Introduction
ARIMA has been a classical workhorse for time series forecasting, but it struggles with nonlinear dependencies and long-range patterns. LSTM (Long Short-Term Memory) solves the vanishing gradient problem of vanilla RNNs by introducing a dedicated memory cell, enabling it to capture long-term temporal dependencies.
This article covers the mathematical foundations of LSTM gates and demonstrates practical time series forecasting with PyTorch.
The Limitation of RNNs: Vanishing Gradients
A standard RNN updates its hidden state as:
\[h_t = \tanh(W_h h_{t-1} + W_x x_t + b) \tag{1}\]During backpropagation through time (BPTT), gradients are multiplied by the weight matrix at every step. When eigenvalues are less than 1 in magnitude, gradients shrink exponentially over long sequences — the vanishing gradient problem.
LSTM introduces a cell state \(c_t\) that acts as a “memory highway,” allowing gradients to flow without repeated multiplication.
LSTM Architecture
An LSTM cell has three gates operating on the concatenated input \([h_{t-1}, x_t]\).
Forget Gate
Decides what information to discard from the previous cell state.
\[f_t = \sigma(W_f [h_{t-1}, x_t] + b_f) \tag{2}\]Values close to 0 mean “forget”; close to 1 mean “keep.”
Input Gate
Controls how much new information to write into the cell state.
\[i_t = \sigma(W_i [h_{t-1}, x_t] + b_i) \tag{3}\]\[\tilde{c}_t = \tanh(W_c [h_{t-1}, x_t] + b_c) \tag{4}\]Cell State Update
Combines the forget and input gates to update the cell state.
\[c_t = f_t \odot c_{t-1} + i_t \odot \tilde{c}_t \tag{5}\]where \(\odot\) denotes the Hadamard (element-wise) product. The additive update preserves gradient flow over long sequences.
Output Gate
Determines what to expose as the hidden state.

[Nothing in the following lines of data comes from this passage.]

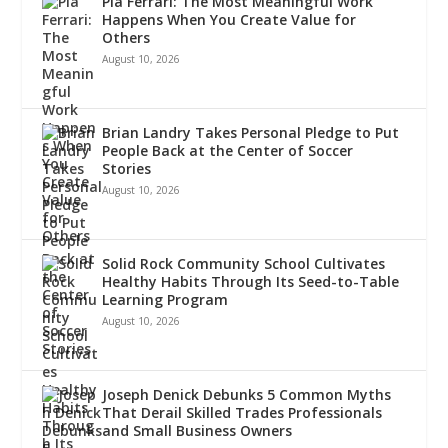
Pia Ferrari: The Most Meaningful Work
Happens When You Create Value for
Others
August 10, 2026
Brian Landry Takes Personal Pledge to Put
People Back at the Center of Soccer
Stories
August 10, 2026
Solid Rock Community School Cultivates
Healthy Habits Through Its Seed-to-Table
Learning Program
August 10, 2026
Joseph Denick Debunks 5 Common Myths
That Derail Skilled Trades Professionals
and Small Business Owners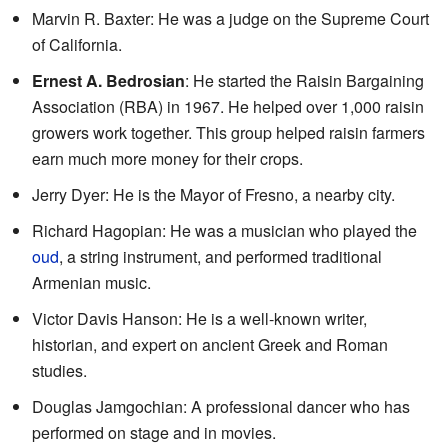
Marvin R. Baxter: He was a judge on the Supreme Court
of California.
Ernest A. Bedrosian
: He started the Raisin Bargaining
Association (RBA) in 1967. He helped over 1,000 raisin
growers work together. This group helped raisin farmers
earn much more money for their crops.
Jerry Dyer: He is the Mayor of Fresno, a nearby city.
Richard Hagopian: He was a musician who played the
oud
, a string instrument, and performed traditional
Armenian music.
Victor Davis Hanson: He is a well-known writer,
historian, and expert on ancient Greek and Roman
studies.
Douglas Jamgochian: A professional dancer who has
performed on stage and in movies.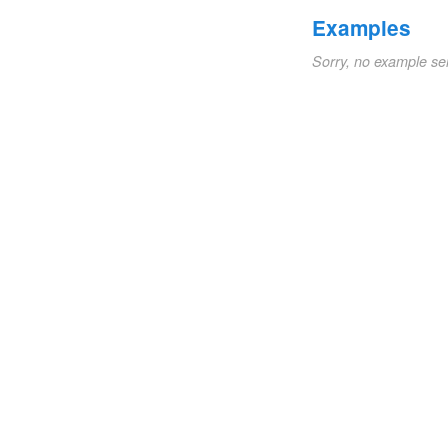
Examples
Sorry, no example se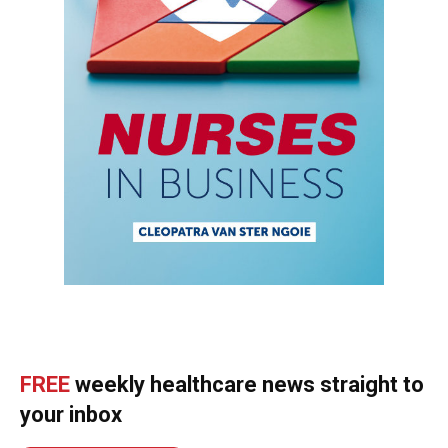
FREE
weekly healthcare news straight to
your inbox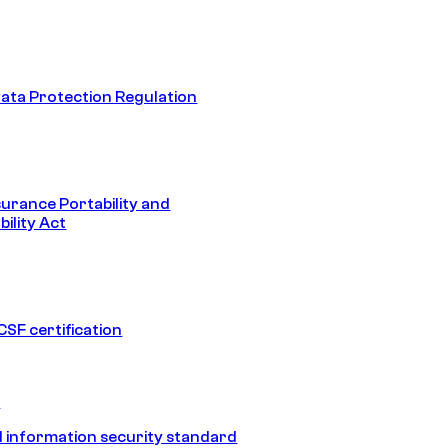
ata Protection Regulation
surance Portability and
ility Act
SF certification
1
 information security standard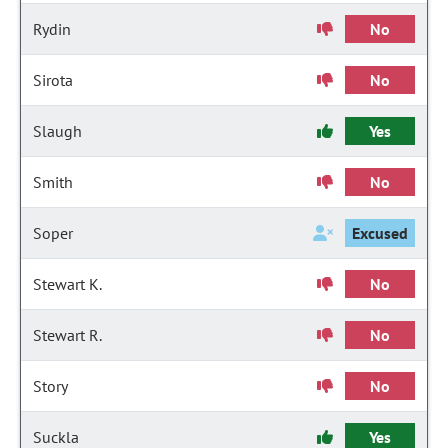
Rydin
No
Sirota
No
Slaugh
Yes
Smith
No
Soper
Excused
Stewart K.
No
Stewart R.
No
Story
No
Suckla
Yes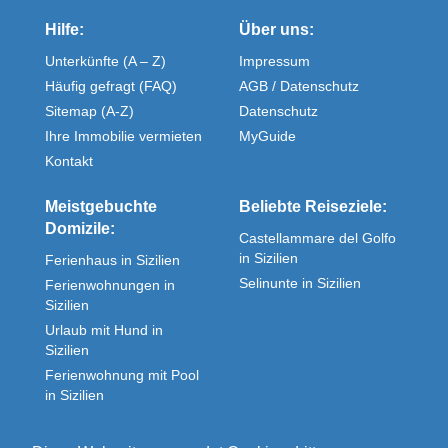
Hilfe:
Über uns:
Unterkünfte (A – Z)
Impressum
Häufig gefragt (FAQ)
AGB / Datenschutz
Sitemap (A-Z)
Datenschutz
Ihre Immobilie vermieten
MyGuide
Kontakt
Meistgebuchte
Beliebte Reiseziele:
Domizile:
Castellammare del Golfo
in Sizilien
Ferienhaus in Sizilien
Selinunte in Sizilien
Ferienwohnungen in
Sizilien
Urlaub mit Hund in
Sizilien
Ferienwohnung mit Pool
in Sizilien
Fewos direkt in Sizilien
Unterkunft in Sizilien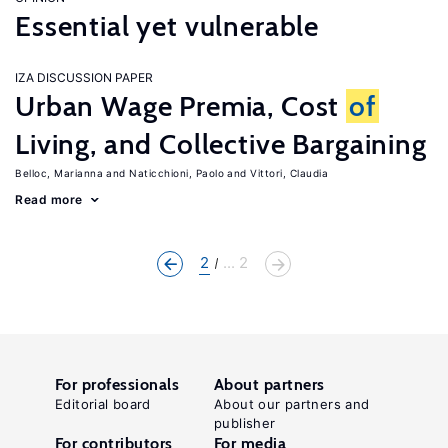
Essential yet vulnerable
IZA DISCUSSION PAPER
Urban Wage Premia, Cost
of
Living, and Collective Bargaining
Belloc, Marianna
Naticchioni, Paolo
Vittori, Claudia
Read more
2
... 2
For professionals
About partners
Editorial board
About our partners and
publisher
For contributors
For media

\[o_t = \sigma(W_o [h_{t-1}, x_t] + b_o) \tag{6}\]\[h_t = o_t \odot \tanh(c_t) \tag{7}\]Parameter Count
For input dimension \(d_x\) and hidden dimension \(d_h\), one LSTM cell has:
\[4 \times (d_h \times (d_x + d_h) + d_h) \tag{8}\]parameters — four weight matrices (\(W_f, W_i, W_c, W_o\)) each of size \(d_h \times (d_x + d_h)\) plus biases.
LSTM for Time Series Forecasting
The standard Seq2One setup feeds a window of \(T\) past values \(\{x_{t-T+1}, \ldots, x_t\}\) and predicts \(x_{t+1}\).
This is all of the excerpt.